* **Data to examine**
--------------------------------------------------

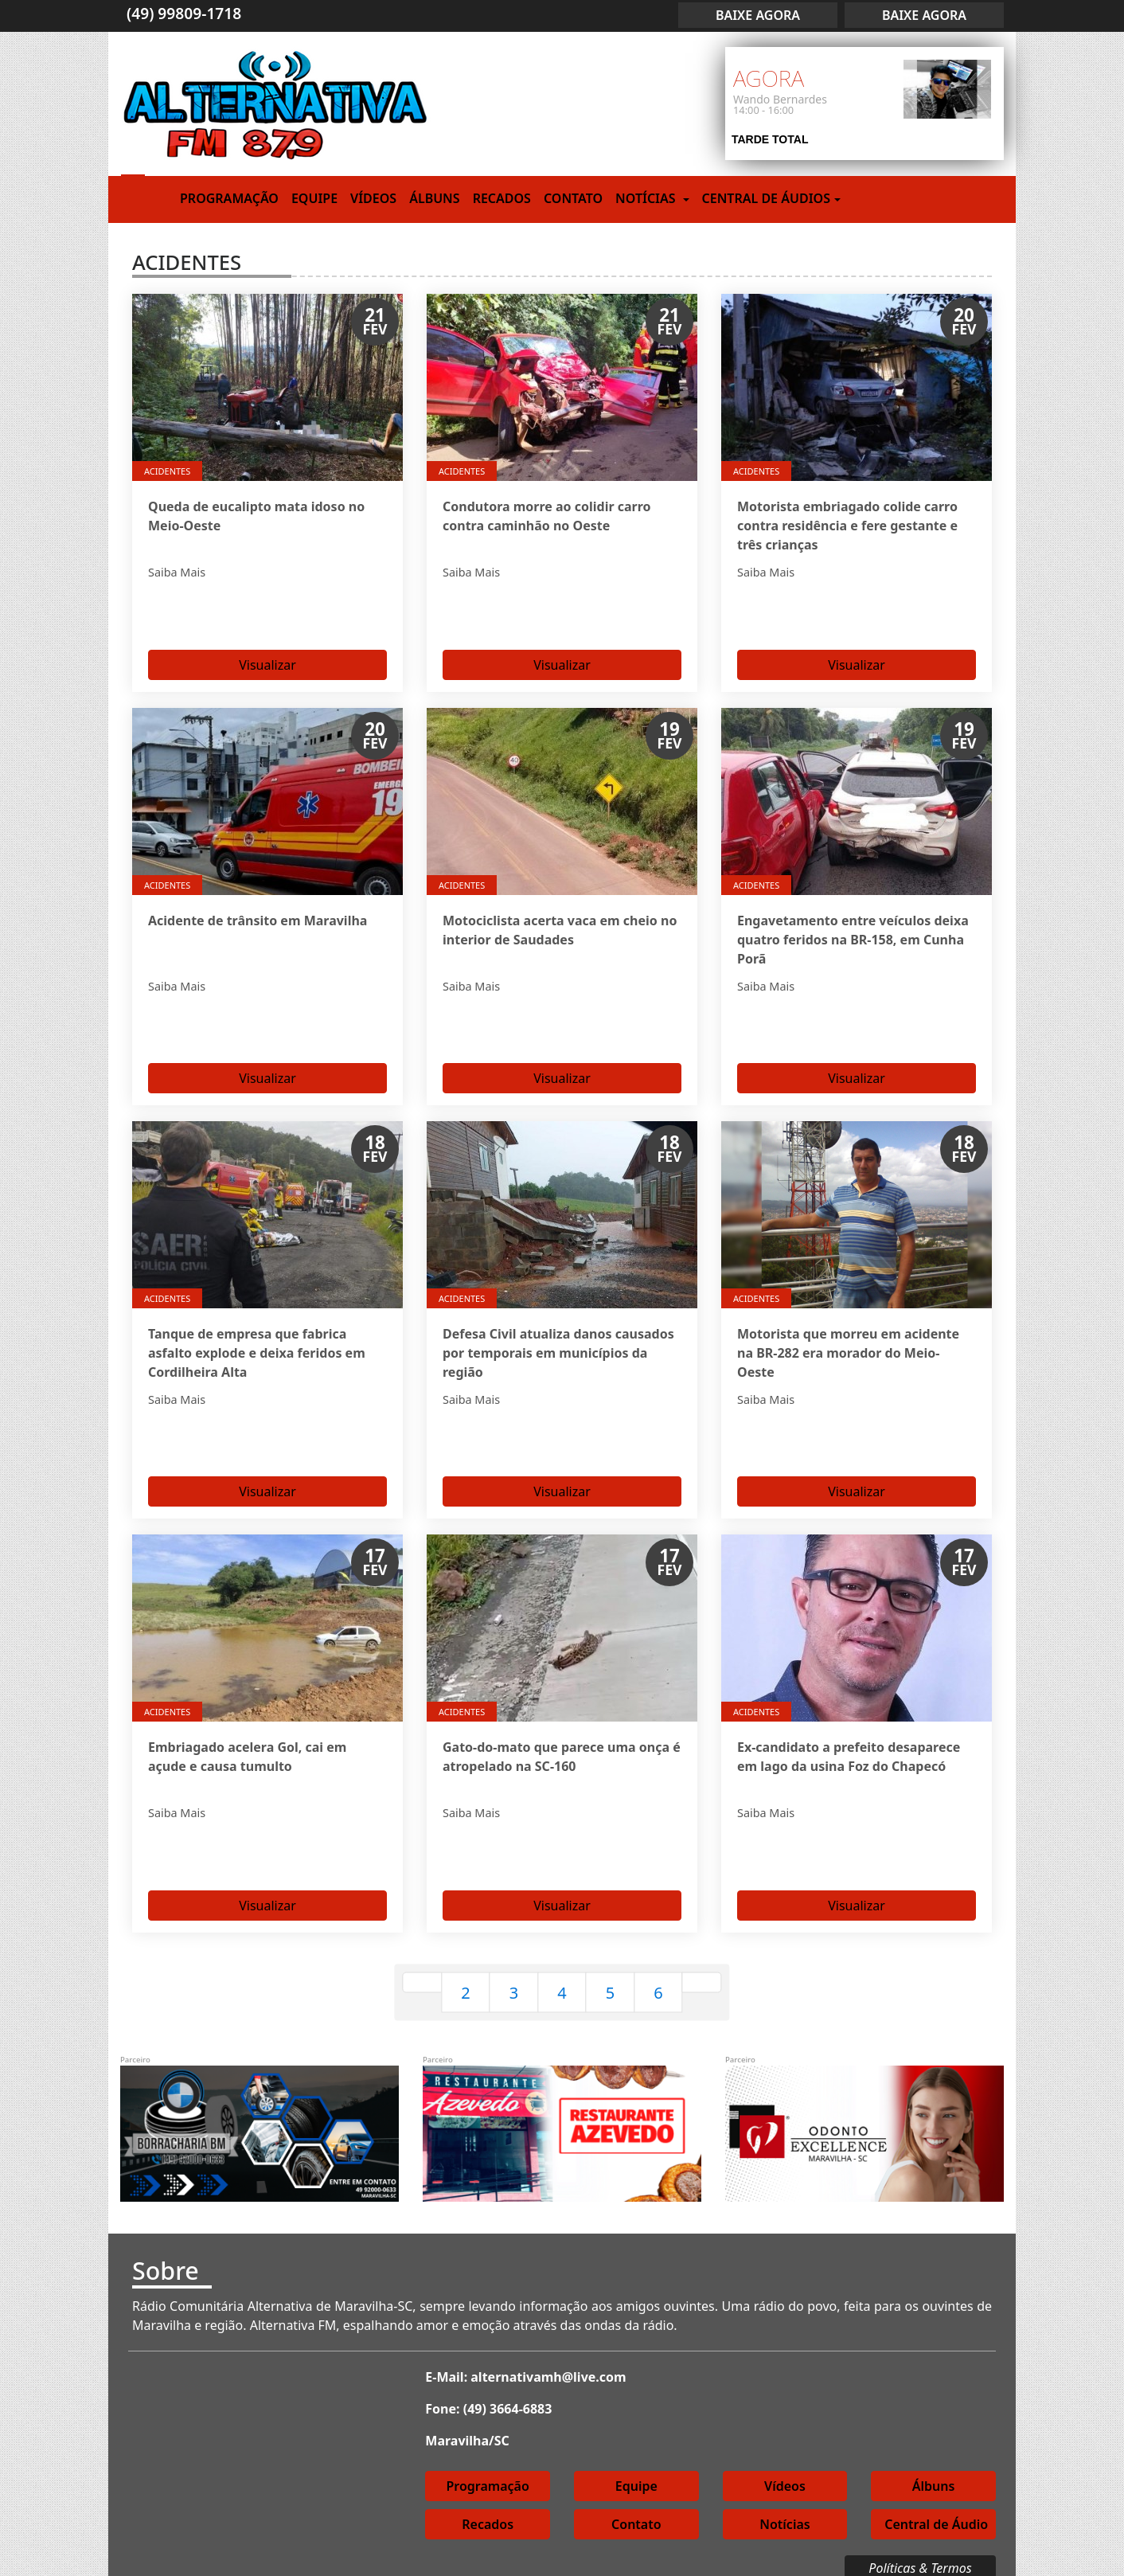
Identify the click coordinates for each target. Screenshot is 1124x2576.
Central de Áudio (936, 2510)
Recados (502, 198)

--------------------------------------------------

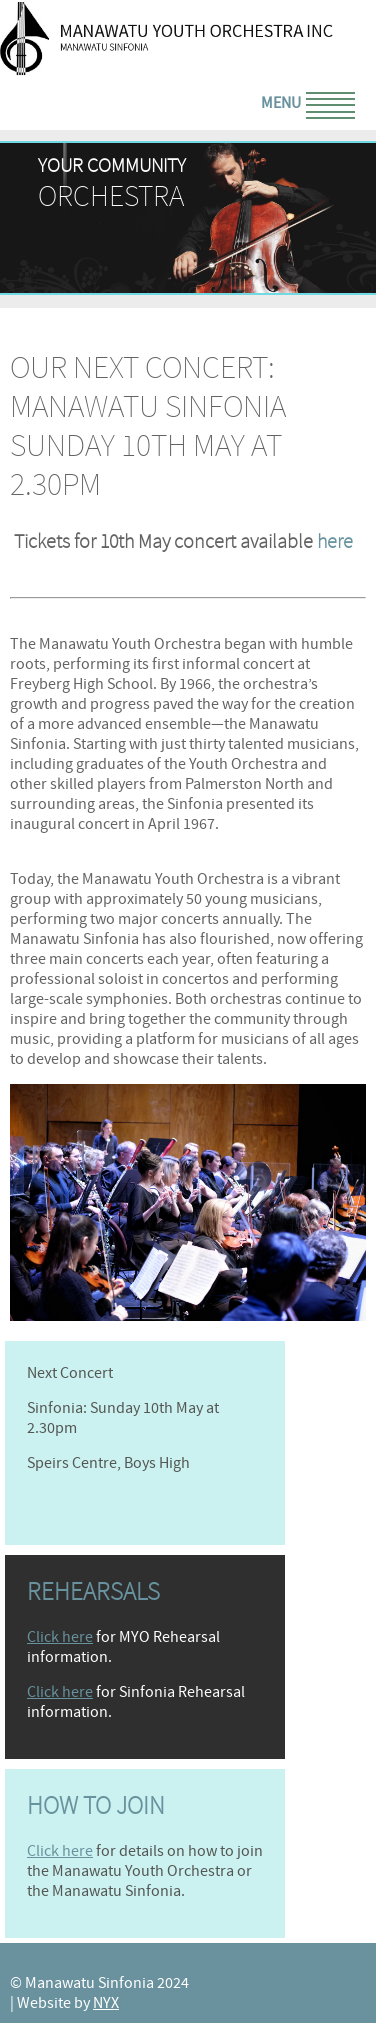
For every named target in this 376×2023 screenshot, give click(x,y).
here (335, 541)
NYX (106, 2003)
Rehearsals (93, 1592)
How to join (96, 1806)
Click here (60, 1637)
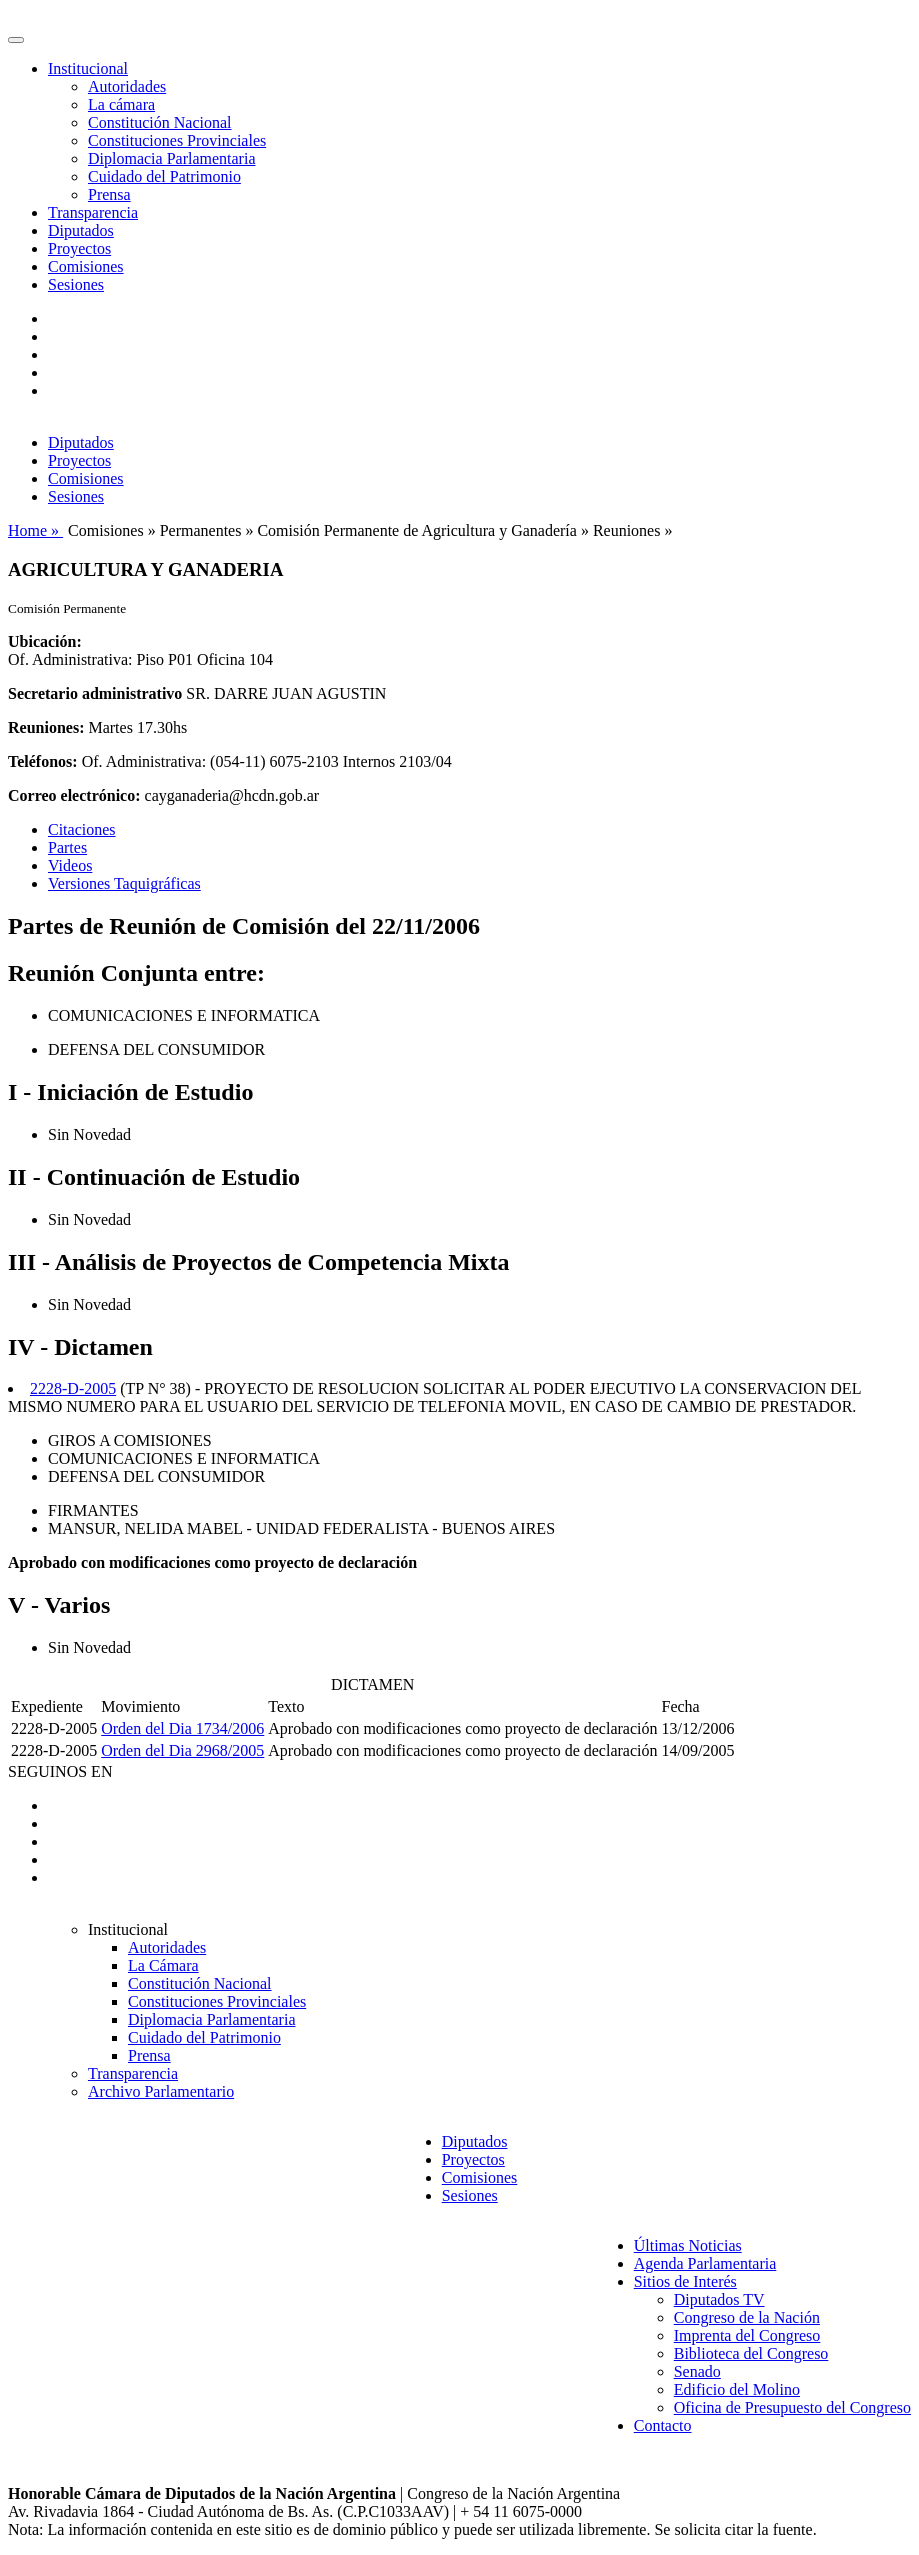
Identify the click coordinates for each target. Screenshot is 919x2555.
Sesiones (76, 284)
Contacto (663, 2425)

--------------------------------------------------

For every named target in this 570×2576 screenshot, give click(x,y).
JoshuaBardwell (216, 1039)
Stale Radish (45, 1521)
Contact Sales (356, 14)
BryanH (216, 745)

--------------------------------------------------

* **Work instruction**
Using the entries above, repeat exactly the lines from the one with "here (335, 541)" to the one with "Contacto (663, 2425)", both included, and leave the pictures behind.

* **Written answer**
here (335, 541)
NYX (106, 2003)
Rehearsals (93, 1592)
How to join (96, 1806)
Click here (60, 1637)
Identify the click coordinates for each target. Screenshot is 919x2555.
Sesiones (76, 284)
Contacto (663, 2425)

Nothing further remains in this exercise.